Singapore-based neurotherapies developer Cerecin sees a lot of me-too thinking in biotech that is becoming increasingly difficult to sustain. Even across a horizon of disciplines as expansive as cancer, there are only so many tier-one targets investors can pursue, and that lot is getting saturated.

“About five years ago, if you weren’t an oncology company, investors weren’t interested. Technically, they were diversified biotech investors, but really 90% of their deals were oncology. And it made sense because that’s where they were making most of their money. That tempo has slowed,” says Charles Stacey, the company’s president and CEO.

“Oncology is still dominant, but other areas now getting more interest, and the biopharma community is starting to think neurology could be the next oncology for the next 10-20 years.”

Cerecin raised $40 million this week from a syndicate of mostly Korean private equity investors, including Hana Financial Investment, SK Securities, Partners Investment, Arche Investment, K&T Investment, Shinhan Investment, IBK Capital, KB Financial Group, M Capital, and Medici Investment.

Hana will act as the lead manager in a potential listing on the Korean Exchange, a regional leader in biotech. Cerecin has been working with development partners in the country since its foundational days in the early 2000s. A VC unit of Korean steelmaking giant Posco was its first major investor in 2004.

Asia more broadly has always been part of the plan. Founded as Accera in the US, Cerecin opened a Singapore office in 2018 and now runs under a dual-headquarters structure. Asia has since become the core operating base, partially because 60% of the world’s aging population is in the region. Alzheimer’s disease is the main target.

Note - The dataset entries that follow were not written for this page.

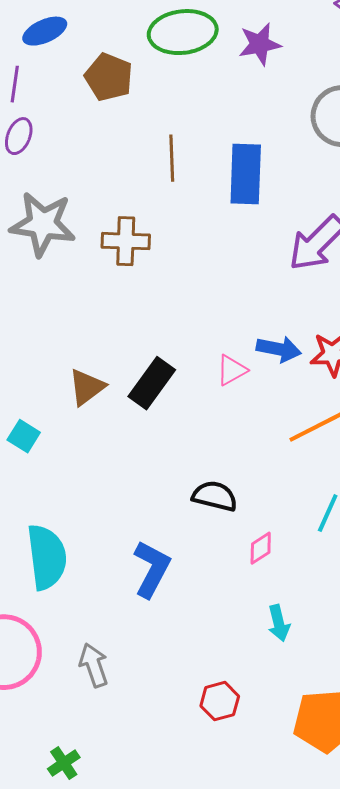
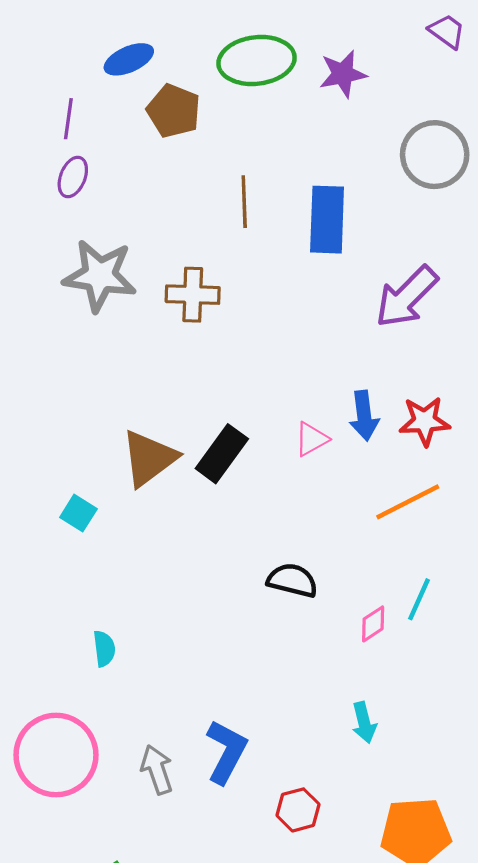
blue ellipse: (45, 31) -> (129, 59), moved
blue arrow: (279, 349) -> (364, 416), turned 72
brown triangle: (87, 387) -> (149, 458), size x1.4
pink diamond: (261, 548) -> (373, 624), moved
cyan semicircle: (47, 557) -> (104, 649), size x0.5
blue L-shape: (152, 569) -> (226, 752), moved

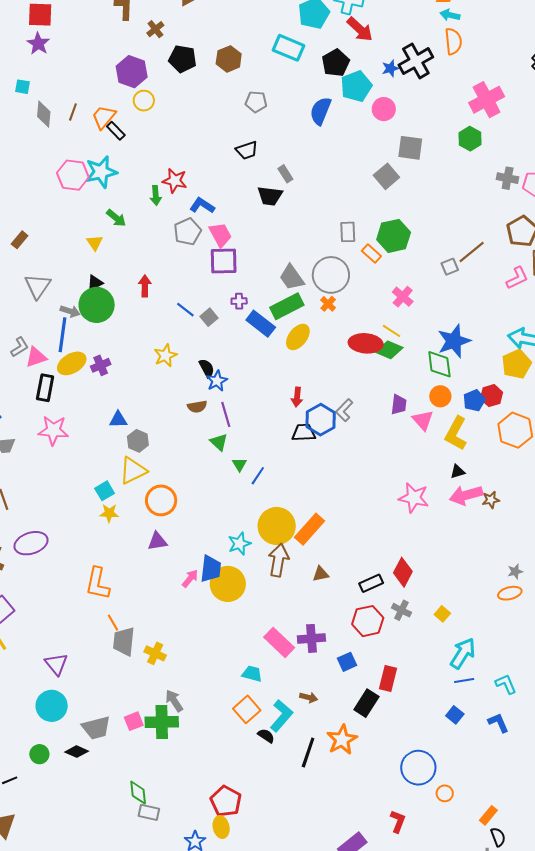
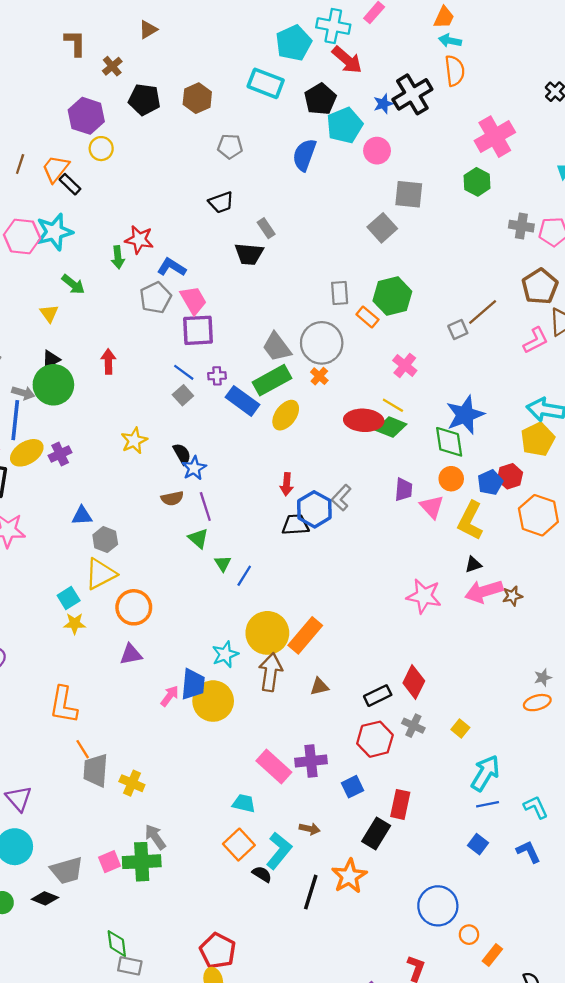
blue line: (185, 310) -> (184, 372), moved
orange rectangle: (488, 815) -> (492, 955), moved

Cerecin sees neurological drugs in general as a seriously underserved market with a global patient population numbering two billion, less than 20% of whom are adequately treated. For about 45% of this group – almost one billion people – there is no useful drug whatsoever.

Optimism for an uptick is supported by more than overcrowding in the cancer space. Real traction in creating useful neurotherapies has come to light in recent years, especially in terms of biomarker techniques. This involves evaluating drug effectiveness by correlating mental capacities with certain quantities of enzymes, hormones, and proteins in the blood.

“If you’re developing a cholesterol drug, you measure blood cholesterol. The brain is much more qualitative, and the endpoints are more subjective,” Stacey says. “You can’t do a cognition blood test. You have to ask if the patient is remembering better, think about different components of memory, how they’re functioning better, and the different components of functioning.”

Cerecin’s flagship development platform, Tricaprilin, was about to launch a global phase-three Alzheimer’s trial in early 2020, when COVID-19 made the project unfeasible. In the meantime, the Series B will support a pilot migraine trial and work on a potential treatment for a kind of epilepsy that causes spasms in children. But the Alzheimer’s program is expected to re-launch next year.

“The Alzheimer’s world is hotter and more exciting now than it has been in the last decade. Patients and doctors have options. Regulators are more open to new ways of thinking about things, and investors are making a return,” Stacey says. “We’re now seeing other companies filing more aggressively and being more proactive. It’s been a challenging space for a long time – but that’s changing.”